Enriched lung cancer classification approach using an optimized hybrid deep learning approach.
Authors
Affiliations (2)
Affiliations (2)
- Department of Computer Science and Engineering (IOT and CS with BCT), SNS College of Engineering, Coimbatore, Tamilnadu, India. [email protected].
- Department of Electronics and Communication Engineering, PSG Institute of Technology and Applied Research, Coimbatore, Tamilnadu, India.
Abstract
Lung cancer remains one of the deadliest diseases in the world and early detection is critical to enhancing survival rates.
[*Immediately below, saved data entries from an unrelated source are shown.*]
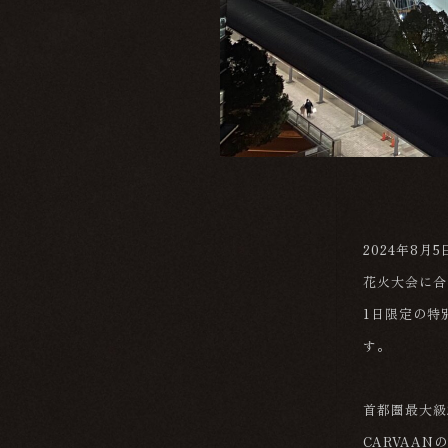
2024年8
花火大会に合わ
1日限定の特
す。
首都圏最大級
CARVAA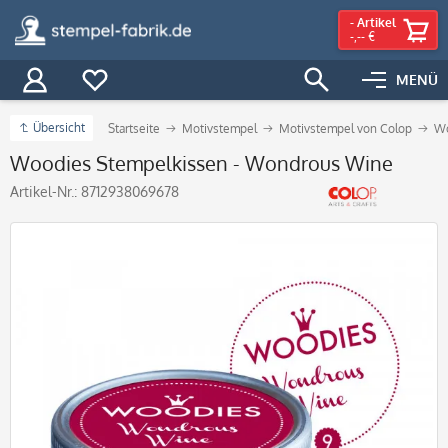
-
Artikel
-,-- €
MENÜ
Übersicht
Startseite
Motivstempel
Motivstempel von Colop
Wo
Woodies Stempelkissen - Wondrous Wine
Artikel-Nr.:
8712938069678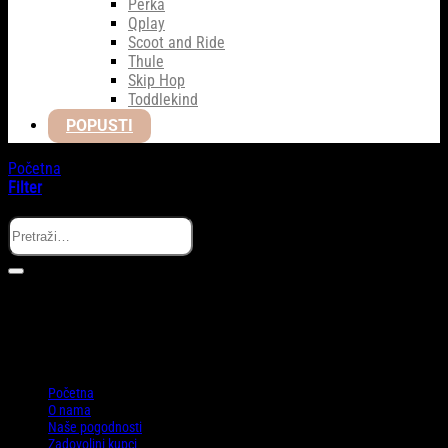
Perka
Qplay
Scoot and Ride
Thule
Skip Hop
Toddlekind
POPUSTI
Početna
/
Proizvodi označeni “Pribor za Jelo za Bebe”
Filter
Search
Nisu pronađeni proizvodi koji odgovaraju vašem odabiru.
Informacije
Početna
O nama
Naše pogodnosti
Zadovoljni kupci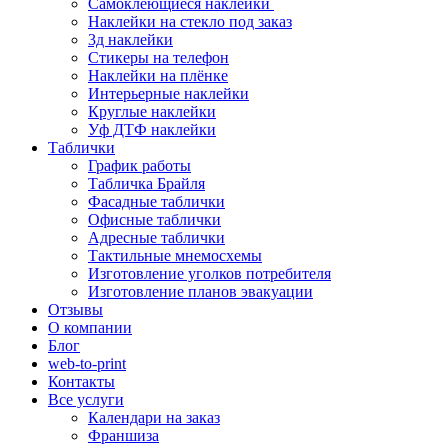
Самоклеющиеся наклейки
Наклейки на стекло под заказ
3д наклейки
Cтикеры на телефон
Наклейки на плёнке
Интерьерные наклейки
Круглые наклейки
Уф ДТФ наклейки
Таблички
График работы
Табличка Брайля
Фасадные таблички
Офисные таблички
Адресные таблички
Тактильные мнемосхемы
Изготовление уголков потребителя
Изготовление планов эвакуации
Отзывы
О компании
Блог
web-to-print
Контакты
Все услуги
Календари на заказ
Франшиза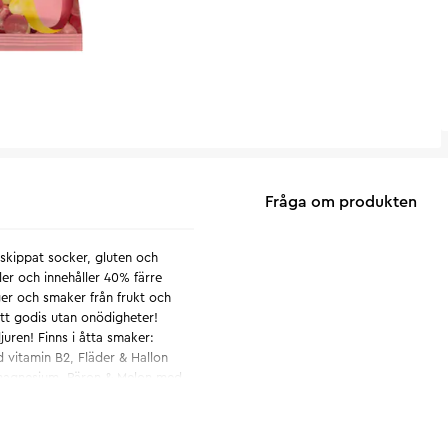
Fråga om produkten
 skippat socker, gluten och
er och innehåller 40% färre
rger och smaker från frukt och
ott godis utan onödigheter!
juren! Finns i åtta smaker:
 vitamin B2, Fläder & Hallon
d magnesium, Päron & Melon med
 Orange, Drops Ginger &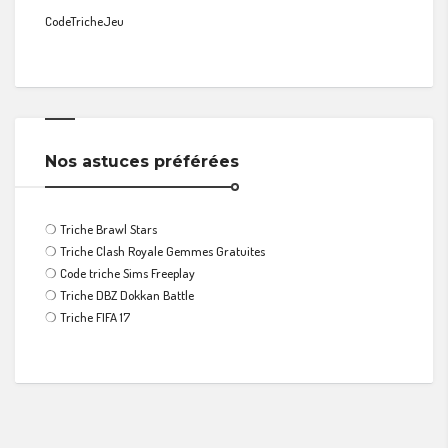
CodeTricheJeu
Nos astuces préférées
❍
Triche Brawl Stars
❍
Triche Clash Royale Gemmes Gratuites
❍
Code triche Sims Freeplay
❍
Triche DBZ Dokkan Battle
❍
Triche FIFA 17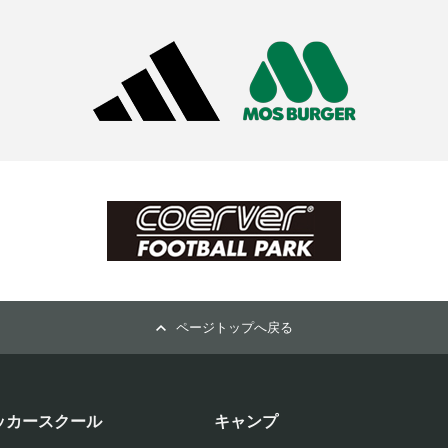
ページトップへ戻る
ッカースクール
キャンプ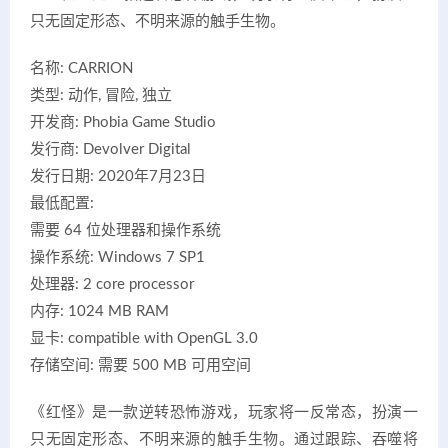
只无固定形态、不明来源的触手生物。
名称: CARRION
类型: 动作, 冒险, 独立
开发商: Phobia Game Studio
发行商: Devolver Digital
发行日期: 2020年7月23日
最低配置:
需要 64 位处理器和操作系统
操作系统: Windows 7 SP1
处理器: 2 core processor
内存: 1024 MB RAM
显卡: compatible with OpenGL 3.0
存储空间: 需要 500 MB 可用空间
《红怪》是一款逆转恐怖游戏，玩家将一反常态，扮演一
只无固定形态、不明来源的触手生物。通过跟踪、吞噬将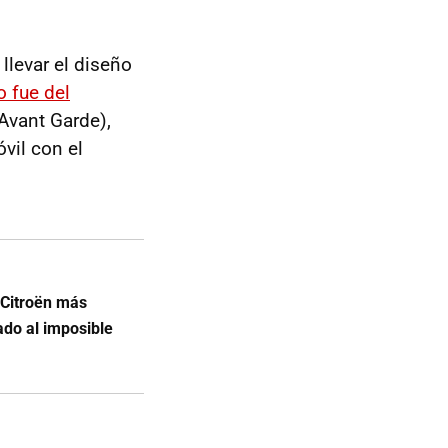
llevar el diseño
o fue del
’Avant Garde),
vil con el
 Citroën más
gado al imposible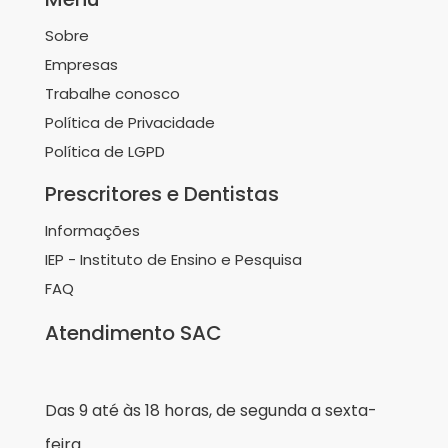
Sobre
Empresas
Trabalhe conosco
Política de Privacidade
Política de LGPD
Prescritores e Dentistas
Informações
IEP - Instituto de Ensino e Pesquisa
FAQ
Atendimento SAC
Das 9 até às 18 horas, de segunda a sexta-
feira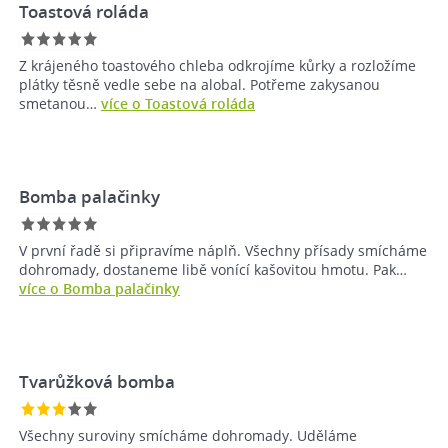
Toastová roláda
Z krájeného toastového chleba odkrojíme kůrky a rozložíme
plátky těsně vedle sebe na alobal. Potřeme zakysanou
smetanou…
více o Toastová roláda
Bomba palačinky
V první řadě si připravíme náplň. Všechny přísady smícháme
dohromady, dostaneme libě vonící kašovitou hmotu. Pak…
více o Bomba palačinky
Tvarůžková bomba
Všechny suroviny smícháme dohromady. Uděláme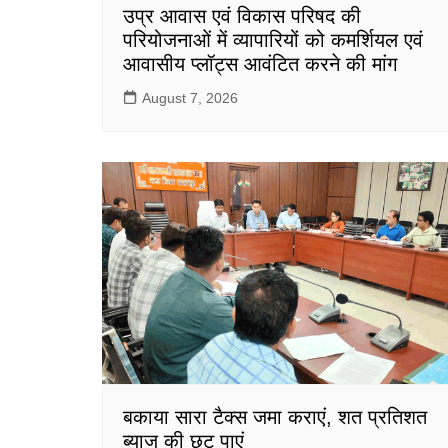
उप्र आवास एवं विकास परिषद की
परियोजनाओं में व्यापारियों को कमर्शियल एवं
आवासीय प्लॉट्स आवंटित करने की मांग
August 7, 2026
बकाया सारा टैक्स जमा कराएं, शत प्रतिशत
ब्याज की छूट पाएं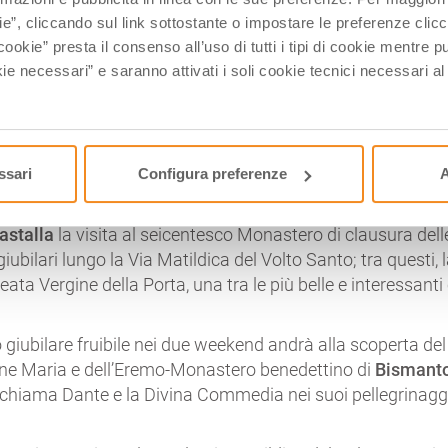
orge in mezzo a boschi di castagni, aprirà le porte ai visit
ie”, cliccando sul link sottostante o impostare le preferenze cli
nastero di Santa Maria della Neve a Torrechiara, anche de
cookie” presta il consenso all’uso di tutti i tipi di cookie mentre
ruita a breve distanza dal celebre Castello –
INFO
ie necessari” e saranno attivati i soli cookie tecnici necessari a
 e 12 ottobre
“Monasteri Aperti” offre un’esperienza emoz
oria e della spiritualità che animano il Santuario e Conve
a visita sarà occasione per conoscere i frati che abitano i
condivisione e di preghiera –
INFO
ssari
Configura preferenze
A
ra arte e spiritualità si svolgono
in entrambi i primi due 
astalla
la visita al seicentesco Monastero di clausura del
giubilari lungo la Via Matildica del Volto Santo; tra questi, l
eata Vergine della Porta, una tra le più belle e interessant
 giubilare fruibile nei due weekend andrà alla scoperta del
ine Maria e dell’Eremo-Monastero benedettino di
Bismant
ichiama Dante e la Divina Commedia nei suoi pellegrinagg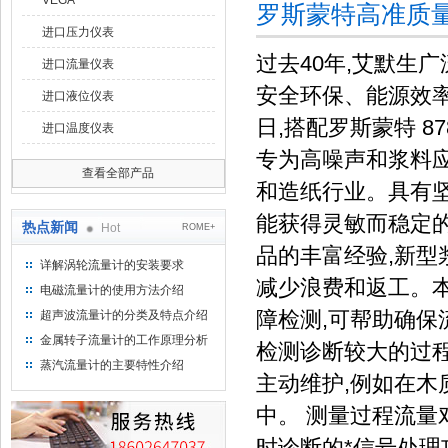
VEGA
罗斯蒙特高准质
进口压力仪表
过去40年,艾默生
进口流量仪表
安全环保、能源效率
进口液位仪表
日,搭配罗斯蒙特 8
进口温度仪表
专为高噪声和浆料
查看全部产品
和造纸行业。具有坚
能获得灵敏而稳定的
热点新闻
Hot
ROME+
品的丰富经验,新型
详解涡轮流量计的安装要求
减少浪费和返工。
电磁流量计的使用方法介绍
障检测,可帮助确保
超声波流量计的分类及特点介绍
金属转子流量计的工作原理分析
检测诊断较大的过程
蒸汽流量计的主要特性介绍
主动维护,例如在
中。 测量过程流量
时诊断的*信号处理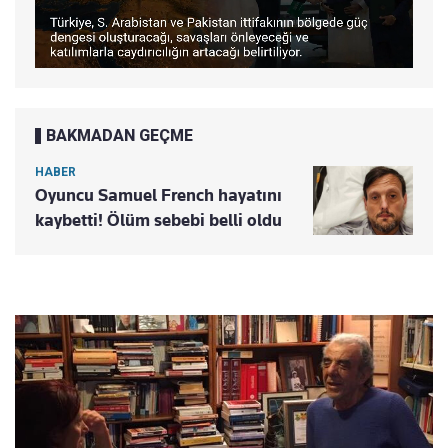
BAKMADAN GEÇME
HABER
Oyuncu Samuel French hayatını
kaybetti! Ölüm sebebi belli oldu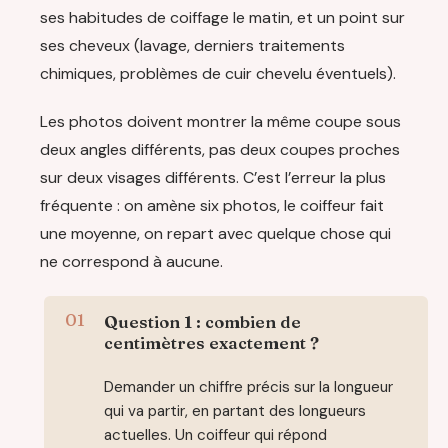
ses habitudes de coiffage le matin, et un point sur
ses cheveux (lavage, derniers traitements
chimiques, problèmes de cuir chevelu éventuels).
Les photos doivent montrer la même coupe sous
deux angles différents, pas deux coupes proches
sur deux visages différents. C’est l’erreur la plus
fréquente : on amène six photos, le coiffeur fait
une moyenne, on repart avec quelque chose qui
ne correspond à aucune.
Question 1 : combien de
centimètres exactement ?
Demander un chiffre précis sur la longueur
qui va partir, en partant des longueurs
actuelles. Un coiffeur qui répond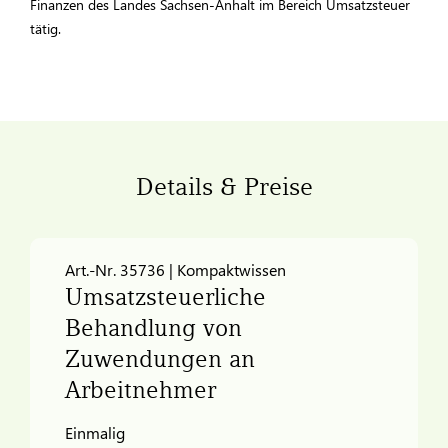
Finanzen des Landes Sachsen-Anhalt im Bereich Umsatzsteuer
tätig.
Details & Preise
Art.-Nr. 35736 | Kompaktwissen
Umsatzsteuerliche
Behandlung von
Zuwendungen an
Arbeitnehmer
Einmalig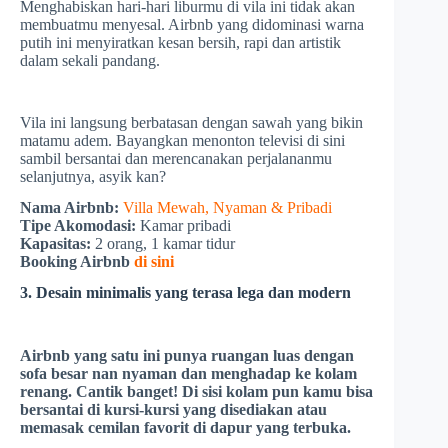
Menghabiskan hari-hari liburmu di vila ini tidak akan
membuatmu menyesal. Airbnb yang didominasi warna
putih ini menyiratkan kesan bersih, rapi dan artistik
dalam sekali pandang.
Vila ini langsung berbatasan dengan sawah yang bikin
matamu adem. Bayangkan menonton televisi di sini
sambil bersantai dan merencanakan perjalananmu
selanjutnya, asyik kan?
Nama Airbnb:
Villa Mewah, Nyaman & Pribadi
Tipe Akomodasi:
Kamar pribadi
Kapasitas:
2 orang, 1 kamar tidur
Booking Airbnb
di sini
3. Desain minimalis yang terasa lega dan modern
Airbnb yang satu ini punya ruangan luas dengan
sofa besar nan nyaman dan menghadap ke kolam
renang. Cantik banget! Di sisi kolam pun kamu bisa
bersantai di kursi-kursi yang disediakan atau
memasak cemilan favorit di dapur yang terbuka.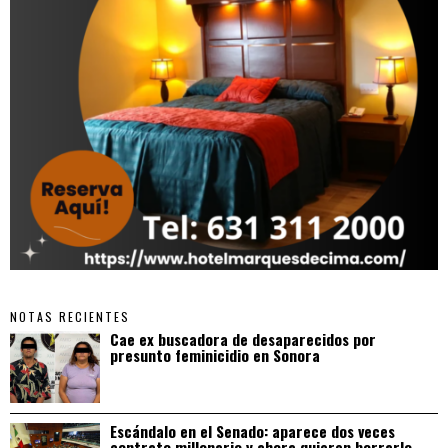
NOTAS RECIENTES
Cae ex buscadora de desaparecidos por
presunto feminicidio en Sonora
Escándalo en el Senado: aparece dos veces
contrato millonario y ahora quieren borrarlo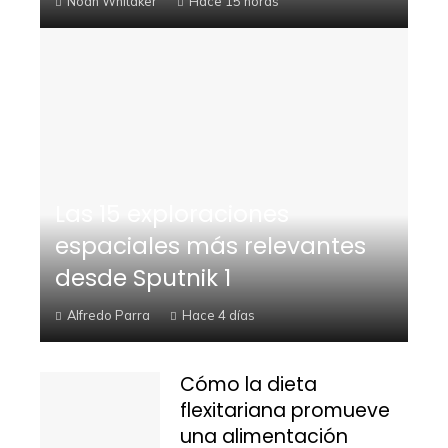
Noah Whitaker
Hace 15 horas
Las 15 exploraciones
espaciales más relevantes
desde Sputnik 1
Alfredo Parra
Hace 4 días
Cómo la dieta
flexitariana promueve
una alimentación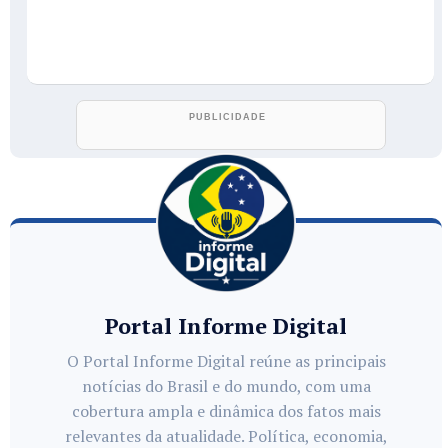
Portal Informe Digital
O Portal Informe Digital reúne as principais
notícias do Brasil e do mundo, com uma
cobertura ampla e dinâmica dos fatos mais
relevantes da atualidade. Política, economia,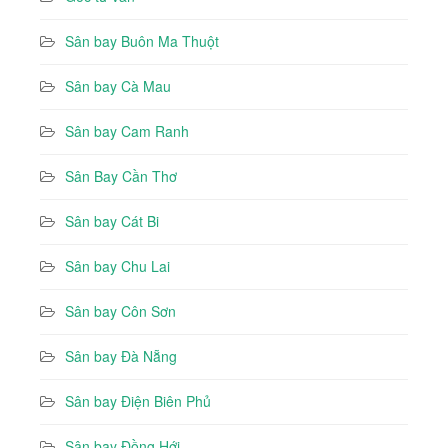
Sân bay Buôn Ma Thuột
Sân bay Cà Mau
Sân bay Cam Ranh
Sân Bay Cần Thơ
Sân bay Cát Bi
Sân bay Chu Lai
Sân bay Côn Sơn
Sân bay Đà Nẵng
Sân bay Điện Biên Phủ
Sân bay Đồng Hới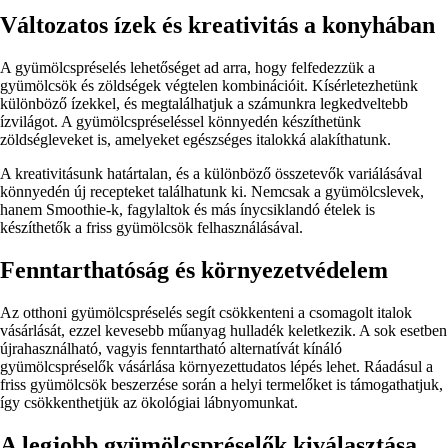
Változatos ízek és kreativitás a konyhában
A gyümölcspréselés lehetőséget ad arra, hogy felfedezzük a
gyümölcsök és zöldségek végtelen kombinációit. Kísérletezhetünk
különböző ízekkel, és megtalálhatjuk a számunkra legkedveltebb
ízvilágot. A gyümölcspréseléssel könnyedén készíthetünk
zöldségleveket is, amelyeket egészséges italokká alakíthatunk.
A kreativitásunk határtalan, és a különböző összetevők variálásával
könnyedén új recepteket találhatunk ki. Nemcsak a gyümölcslevek,
hanem Smoothie-k, fagylaltok és más ínycsiklandó ételek is
készíthetők a friss gyümölcsök felhasználásával.
Fenntarthatóság és környezetvédelem
Az otthoni gyümölcspréselés segít csökkenteni a csomagolt italok
vásárlását, ezzel kevesebb műanyag hulladék keletkezik. A sok esetben
újrahasználható, vagyis fenntartható alternatívát kínáló
gyümölcspréselők vásárlása környezettudatos lépés lehet. Ráadásul a
friss gyümölcsök beszerzése során a helyi termelőket is támogathatjuk,
így csökkenthetjük az ökológiai lábnyomunkat.
A legjobb gyümölcspréselők kiválasztása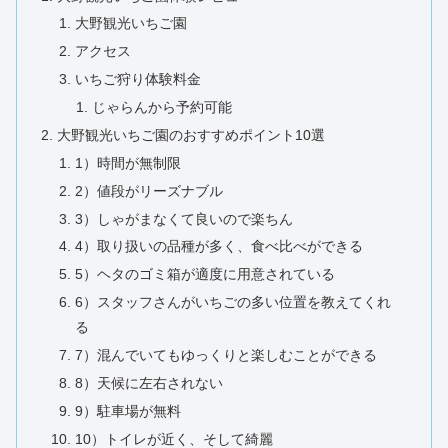
大野観光いちご園
アクセス
いちご狩り体験料金
じゃらんから予約可能
大野観光いちご園のおすすめポイント10選
1）時間が無制限
2）値段がリーズナブル
3）しゃがまなくて良いので楽ちん
4）取り扱いの品種が多く、食べ比べができる
5）ヘタのゴミ箱が適度に用意されている
6）スタッフさんがいちごの多い位置を教えてくれ
る
7）混んでいてもゆっくりと楽しむことができる
8）天候に左右されない
9）駐車場が無料
10）トイレが近く、そして綺麗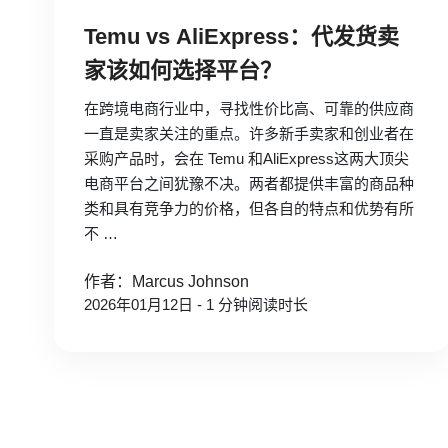
Temu vs AliExpress：代发货卖
家该如何选择平台？
在跨境电商行业中，寻找性价比高、可靠的供应商
一直是卖家关注的重点。许多新手卖家和创业者在
采购产品时，会在 Temu 和AliExpress这两大顶尖
电商平台之间犹豫不决。两者都提供丰富的商品种
类和具有竞争力的价格，但各自的特点和优势有所
不 …
作者：Marcus Johnson
2026年01月12日 - 1 分钟阅读时长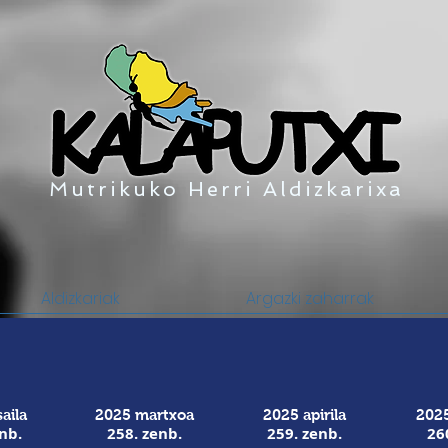
Mutrikuko Herri Aldizkarixa
Aldizkariak
Argazki zaharrak
aila
2025 martxoa
2025 apirila
2025
nb.
258. zenb.
259. zenb.
26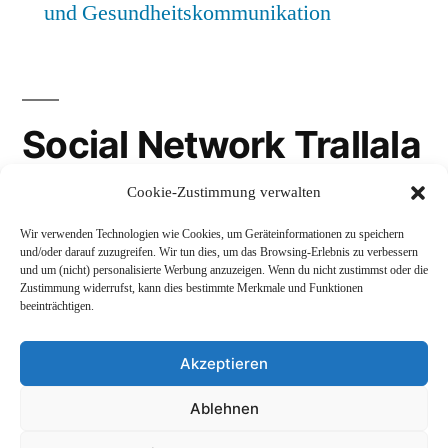
und Gesundheitskommunikation
Social Network Trallala
Cookie-Zustimmung verwalten
Gravatar
Wir verwenden Technologien wie Cookies, um Geräteinformationen zu speichern
LinkedIn
und/oder darauf zuzugreifen. Wir tun dies, um das Browsing-Erlebnis zu verbessern
und um (nicht) personalisierte Werbung anzuzeigen. Wenn du nicht zustimmst oder die
Mastodon
Zustimmung widerrufst, kann dies bestimmte Merkmale und Funktionen
beeinträchtigen.
Akzeptieren
Andreas Schepers
,
Stolz präsentiert von WordPress.
Ablehnen
Datenschutzerklärung
Profil
Namenskunde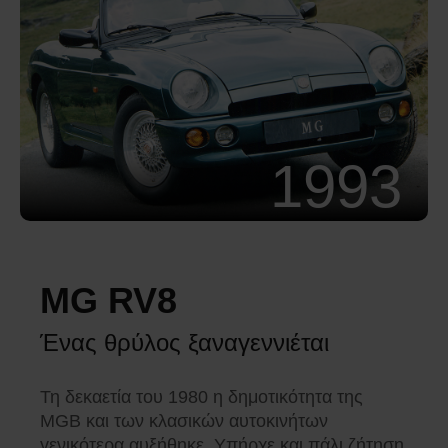
1993
MG RV8
Ένας θρύλος ξαναγεννιέται
Τη δεκαετία του 1980 η δημοτικότητα της
MGB και των κλασικών αυτοκινήτων
γενικότερα αυξήθηκε. Υπήρχε και πάλι ζήτηση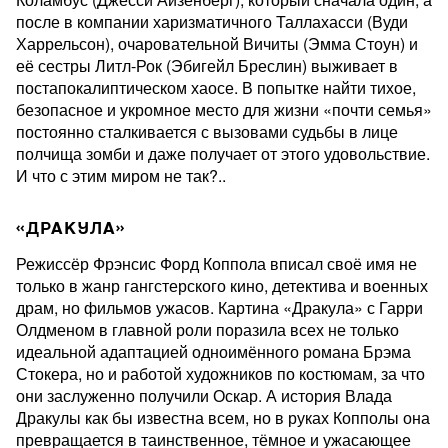
после в компании харизматичного Таллахасси (Вуди
Харрельсон), очаровательной Вичиты (Эмма Стоун) и
её сестры Литл-Рок (Эбигейл Бреслин) выживает в
постапокалиптическом хаосе. В попытке найти тихое,
безопасное и укромное место для жизни «почти семья»
постоянно сталкивается с вызовами судьбы в лице
полчища зомби и даже получает от этого удовольствие.
И что с этим миром не так?..
«ДРАКУЛА»
Режиссёр Фрэнсис Форд Коппола вписал своё имя не
только в жанр гангстерского кино, детектива и военных
драм, но фильмов ужасов. Картина «Дракула» с Гарри
Олдменом в главной роли поразила всех не только
идеальной адаптацией одноимённого романа Брэма
Стокера, но и работой художников по костюмам, за что
они заслуженно получили Оскар. А история Влада
Дракулы как бы известна всем, но в руках Копполы она
превращается в таинственное, тёмное и ужасающее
With traditional diagnostic techniques - CT scans and chest X-rays - an invasive procedure must be performed and, in some cases, it relies on expert interpretation. Whether benign or malignant, the similarities in visual characteristics of nodules leads to ambiguity and makes for a difficult case which calls for the development of automatic lung cancer classification framework such as the one we proposed, which incorporates Deep Learning (DL) methods and uses a rigourous training methodology on top of that. Our framework pre-processes the images with adaptive filters to eliminate noise, segments lesions, removes, and refines features with Hybrid Horse Herd Optimization (HHO) and Lion Optimization Algorithm (LOA). Those features are classified with a hybrid Deep Convolutional Neural Network and Long Short-Term Memory (DCNN + LSTM) model, which jointly enhances features extraction and temporal learning. We run data learning against standard lung CT datasets and achieved a score of 98.75% accuracy, demonstrating the proposed system is effective in classifying normal lung tissue from abnormal. Nonetheless, the real-time usability of the system is limited by the performance of the CT, and the computational demands of the model, which can be troublesome for clinical situations that typically possess less computational power. Furthermore, these limitations never the less provide a more intelligent, accurate diagnostic aid for radiologists that non-invasively assists in clinical decision making and, importantly, earlier cancer diagnoses.